- ACTIVITY: Number of lines with "TRANSFER" in the data: give that figure by itself.

== Segment start ==

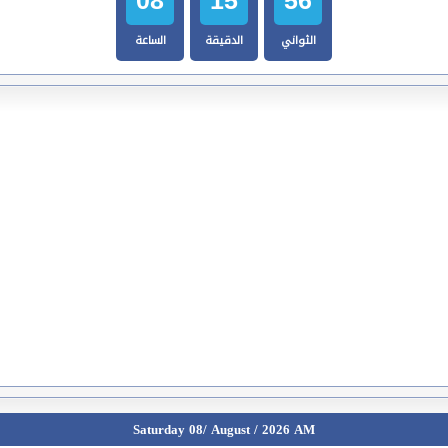
الثواني
الدقيقة
الساعة
Saturday 08/ August / 2026 AM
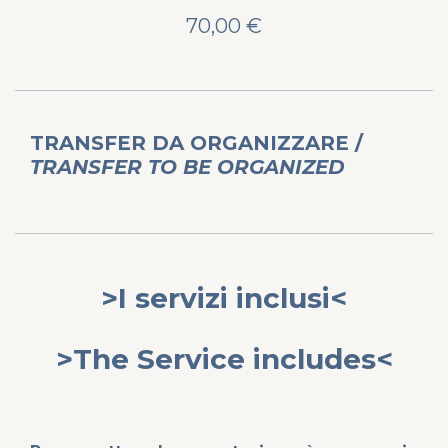
70,00 €
TRANSFER DA ORGANIZZARE /
TRANSFER TO BE ORGANIZED
>I servizi inclusi<
>The Service includes<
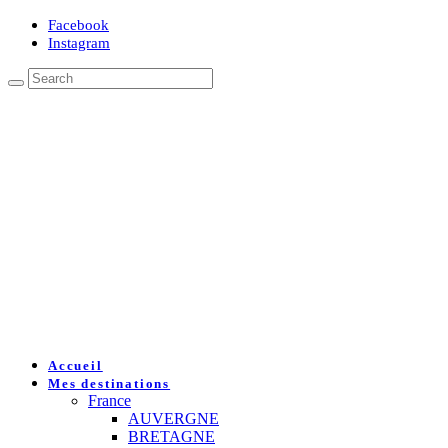
Facebook
Instagram
Accueil
Mes destinations
France
AUVERGNE
BRETAGNE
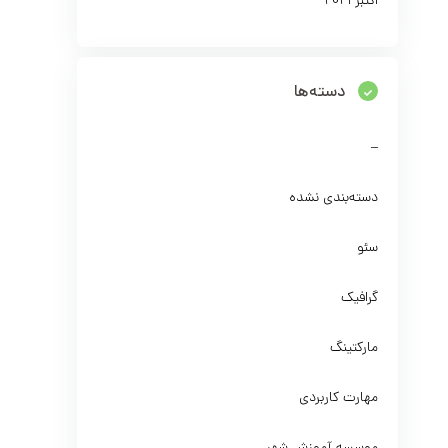
اکتبر 2021
دسته‌ها
–
دسته‌بندی نشده
سئو
گرافیک
مارکتینگ
مهارت کاربردی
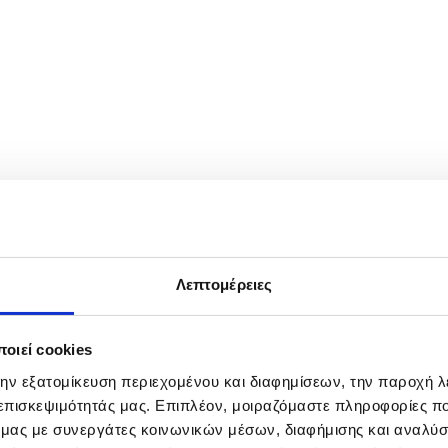
noring David Beckham with a star on the Hollywood Walk of Fame in 
Λεπτομέρειες
οιεί cookies
την εξατομίκευση περιεχομένου και διαφημίσεων, την παροχή 
 επισκεψιμότητάς μας. Επιπλέον, μοιραζόμαστε πληροφορίες π
ό μας με συνεργάτες κοινωνικών μέσων, διαφήμισης και αναλύσ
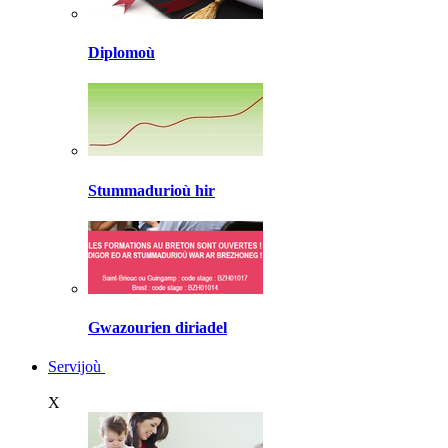
Diplomoù
Stummadurioù hir
Gwazourien diriadel
Servijoù
X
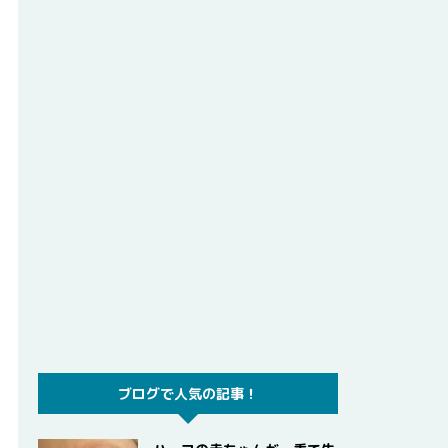
ブログで人気の記事！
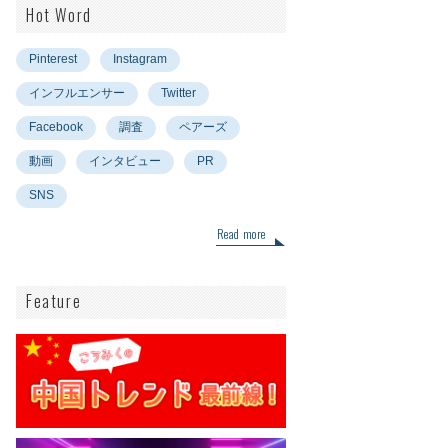
Hot Word
Pinterest
Instagram
インフルエンサー
Twitter
Facebook
調査
ペアーズ
動画
インタビュー
PR
SNS
Read more
Feature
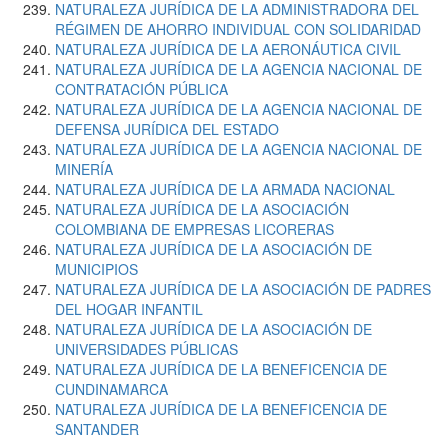
NATURALEZA JURÍDICA DE LA ADMINISTRADORA DEL
RÉGIMEN DE AHORRO INDIVIDUAL CON SOLIDARIDAD
NATURALEZA JURÍDICA DE LA AERONÁUTICA CIVIL
NATURALEZA JURÍDICA DE LA AGENCIA NACIONAL DE
CONTRATACIÓN PÚBLICA
NATURALEZA JURÍDICA DE LA AGENCIA NACIONAL DE
DEFENSA JURÍDICA DEL ESTADO
NATURALEZA JURÍDICA DE LA AGENCIA NACIONAL DE
MINERÍA
NATURALEZA JURÍDICA DE LA ARMADA NACIONAL
NATURALEZA JURÍDICA DE LA ASOCIACIÓN
COLOMBIANA DE EMPRESAS LICORERAS
NATURALEZA JURÍDICA DE LA ASOCIACIÓN DE
MUNICIPIOS
NATURALEZA JURÍDICA DE LA ASOCIACIÓN DE PADRES
DEL HOGAR INFANTIL
NATURALEZA JURÍDICA DE LA ASOCIACIÓN DE
UNIVERSIDADES PÚBLICAS
NATURALEZA JURÍDICA DE LA BENEFICENCIA DE
CUNDINAMARCA
NATURALEZA JURÍDICA DE LA BENEFICENCIA DE
SANTANDER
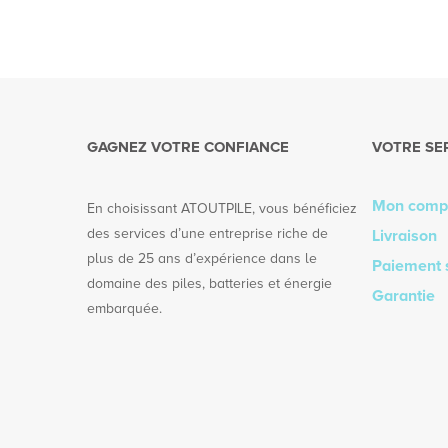
GAGNEZ VOTRE CONFIANCE
VOTRE SE
Mon comp
En choisissant ATOUTPILE, vous bénéficiez
des services d’une entreprise riche de
Livraison
plus de 25 ans d’expérience dans le
Paiement 
domaine des piles, batteries et énergie
Garantie
embarquée.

== Segment end ==

- EXERCISE RESPONSE: 2